Later in the day, I told myself, I would return; by and by when the dead should be decently composed for rest and their expression should have resumed something of its normal cast. Then I hurried forth again and sought forgetfulness in the keen rush of air and wide reality of the open country.
Walking, resting on some gate or stile; seeking a wayside tavern for food and drink—always I kept steadily away from me the slightest reflection on any of the last words spoken by my father. I could not bear that my thoughts should so much as approach them. I had greatly suffered, been greatly wronged, yet let my mind dwell insistently on the thought that these evils were of the past, never more to vex me out of reason should I look steadily forward, shutting my ears, like the prince in the fairy tale, to the spectral voices that would fain provoke me to an answer.
It was growing near that dusky period of the short day when if one lifts one’s eyes from the ground the sky seems closing in upon the earth! Worn out and footsore, I had rounded toward the city from its eastern side and was traversing the now lonely stretch of by-path that leads from the station, when I saw a woman and little child going on in front of me haltingly. As I came up they drew aside to let me pass, and I cried out, “Zyp!” and stopped in astonishment and a little fear.
She faced round upon me, breathing quickly, and put one hand to her bosom in a startled manner that was quite foreign to her.
“Renny,” she whispered, with a fading smile on her white face—pitiful heaven, how white and worn it had become!

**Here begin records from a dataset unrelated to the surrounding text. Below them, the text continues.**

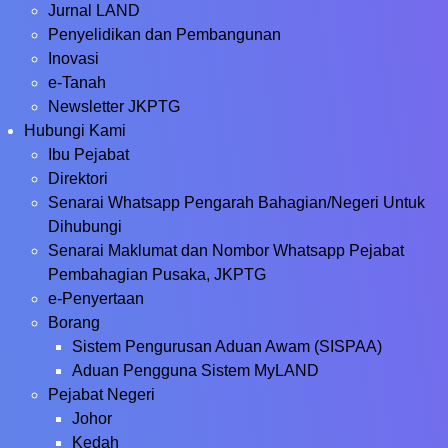
Jurnal LAND
Penyelidikan dan Pembangunan
Inovasi
e-Tanah
Newsletter JKPTG
Hubungi Kami
Ibu Pejabat
Direktori
Senarai Whatsapp Pengarah Bahagian/Negeri Untuk
Dihubungi
Senarai Maklumat dan Nombor Whatsapp Pejabat
Pembahagian Pusaka, JKPTG
e-Penyertaan
Borang
Sistem Pengurusan Aduan Awam (SISPAA)
Aduan Pengguna Sistem MyLAND
Pejabat Negeri
Johor
Kedah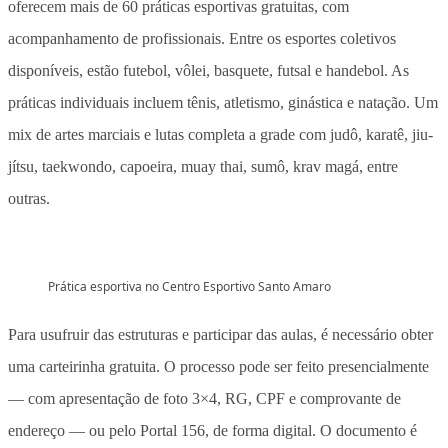
oferecem mais de 60 práticas esportivas gratuitas, com
acompanhamento de profissionais. Entre os esportes coletivos
disponíveis, estão futebol, vôlei, basquete, futsal e handebol. As
práticas individuais incluem tênis, atletismo, ginástica e natação. Um
mix de artes marciais e lutas completa a grade com judô, karatê, jiu-
jítsu, taekwondo, capoeira, muay thai, sumô, krav magá, entre
outras.
Prática esportiva no Centro Esportivo Santo Amaro
Para usufruir das estruturas e participar das aulas, é necessário obter
uma carteirinha gratuita. O processo pode ser feito presencialmente
— com apresentação de foto 3×4, RG, CPF e comprovante de
endereço — ou pelo Portal 156, de forma digital. O documento é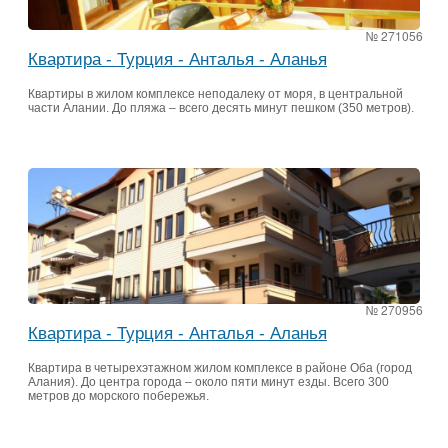
№ 271056
Квартира - Турция - Анталья - Аланья
Квартиры в жилом комплексе неподалеку от моря, в центральной
части Алании. До пляжа – всего десять минут пешком (350 метров).
№ 270956
Квартира - Турция - Анталья - Аланья
Квартира в четырехэтажном жилом комплексе в районе Оба (город
Алания). До центра города – около пяти минут езды. Всего 300
метров до морского побережья.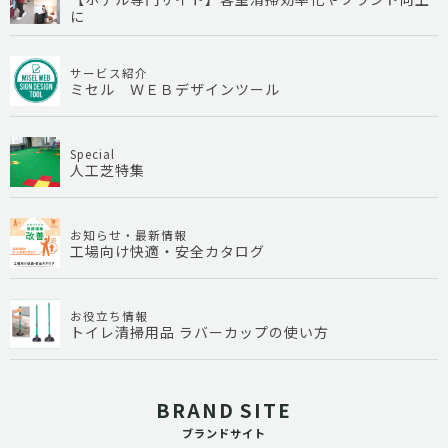
に
サービス紹介
ミセル ＷＥＢデザインツール
Special
人工芝特集
お知らせ・最新情報
工場向け快適・安全カタログ
お役立ち情報
トイレ清掃用品 ラバーカップの使い方
BRAND SITE
ブランドサイト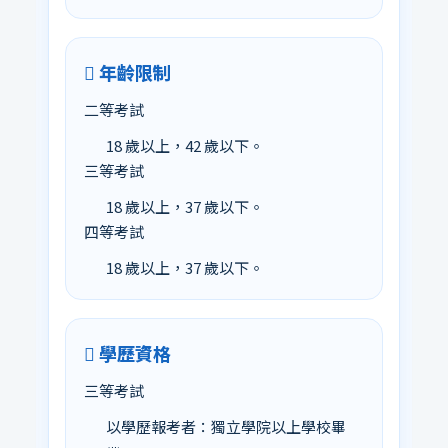
年齡限制
二等考試
18 歲以上，42 歲以下。
三等考試
18 歲以上，37 歲以下。
四等考試
18 歲以上，37 歲以下。
學歷資格
三等考試
以學歷報考者：獨立學院以上學校畢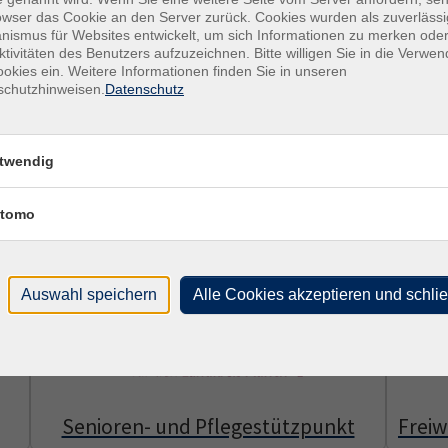
owser das Cookie an den Server zurück. Cookies wurden als zuverlässi
on Menschen mit Migrationsgeschichte. Mit Sprachförderung, Qual
ismus für Websites entwickelt, um sich Informationen zu merken oder
rung im Alltag und im Arbeitsleben.
ktivitäten des Benutzers aufzuzeichnen. Bitte willigen Sie in die Verwe
okies ein. Weitere Informationen finden Sie in unseren
schutzhinweisen.
Datenschutz
uch persönliche Unterstützung – verlässlich, praxisnah und nah a
twendig
tomo
Auswahl speichern
Alle Cookies akzeptieren und schli
Senioren- und Pflegestützpunkt
Freiw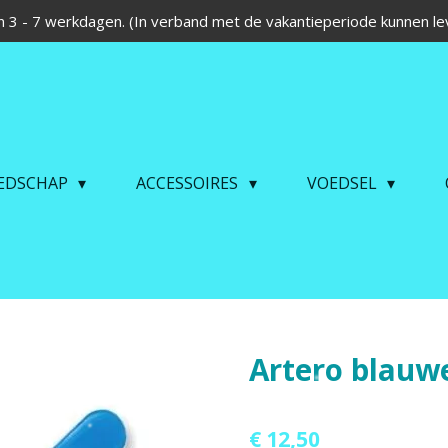
 3 - 7 werkdagen. (In verband met de vakantieperiode kunnen lev
EDSCHAP
ACCESSOIRES
VOEDSEL
Artero blauwe
€ 12,50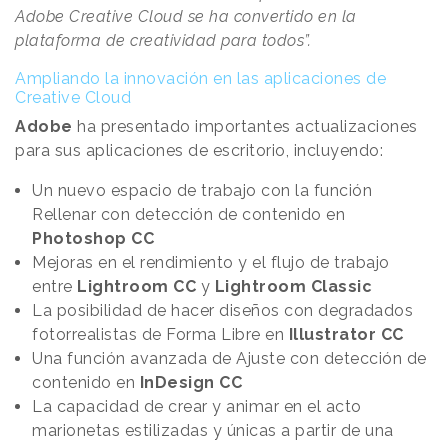
Adobe Creative Cloud se ha convertido en la
plataforma de creatividad para todos”.
Ampliando la innovación en las aplicaciones de
Creative Cloud
Adobe
ha presentado importantes actualizaciones
para sus aplicaciones de escritorio, incluyendo:
Un nuevo espacio de trabajo con la función
Rellenar con detección de contenido en
Photoshop CC
Mejoras en el rendimiento y el flujo de trabajo
entre
Lightroom CC
y
Lightroom Classic
La posibilidad de hacer diseños con degradados
fotorrealistas de Forma Libre en
Illustrator CC
Una función avanzada de Ajuste con detección de
contenido en
InDesign CC
La capacidad de crear y animar en el acto
marionetas estilizadas y únicas a partir de una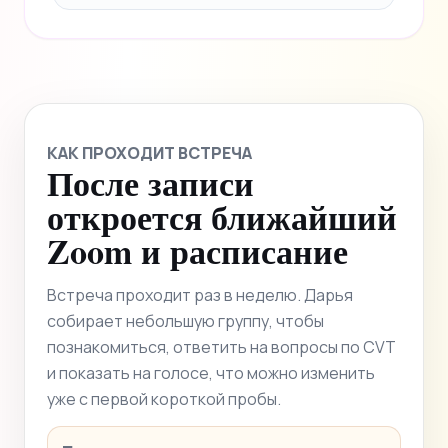
КАК ПРОХОДИТ ВСТРЕЧА
После записи
откроется ближайший
Zoom и расписание
Встреча проходит раз в неделю. Дарья
собирает небольшую группу, чтобы
познакомиться, ответить на вопросы по CVT
и показать на голосе, что можно изменить
уже с первой короткой пробы.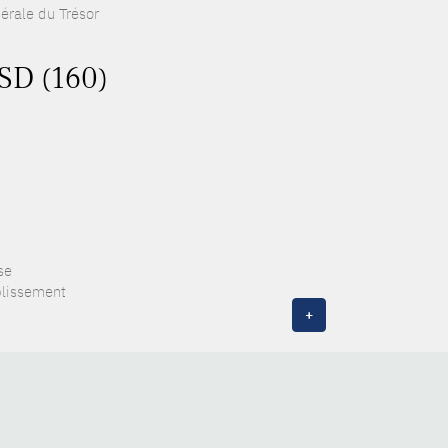
nérale du Trésor
ASD (160)
se
blissement
+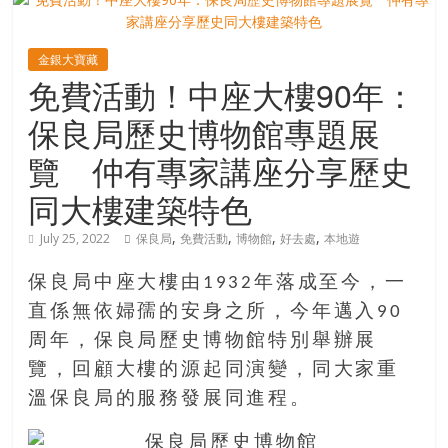
寶
金銀大寶藏
免費活動！中座大樓90年：
藏
保良局歷史博物館專題展
金
覽 仲有專家講座分享歷史
銀
同大樓建築特色
島
共
,
,
,
,
July 25, 2022
保良局
免費活動
博物館
好去處
本地遊
享
共
保良局中座大樓由1932年落成至今，一
樂
直係無依婦孺的安身之所，今年邁入90
共
創
周年，保良局歷史博物館特別舉辦展
人
覽，回顧大樓的源起同演變，同大家重
生
溫保良局的服務發展同進程。
下
半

And burst into tears the next moment.
Shocked beyond measure at her appearance, her woeful reception of me, I stepped back all amazed. She mistook my action and held out an imploring arm to me. The little weird girl at her side half buried herself in her mother’s skirts and peered up at me with deep eyes set in a tangle of hair.
“Renny!” cried Zyp; “oh, you won’t throw me off? You won’t refuse to hear me?”
“Come away,” I said, hoarsely; “to some quiet road, where we can talk undisturbed. You are not too tired?”
“Too—oh, I’m wearied to death. Why not the mill? Renny, why not the mill?”
“Zyp, not now—not at present. I’ll tell you by and by. See, I’ll take the little girl on one arm and you can cling to the other.”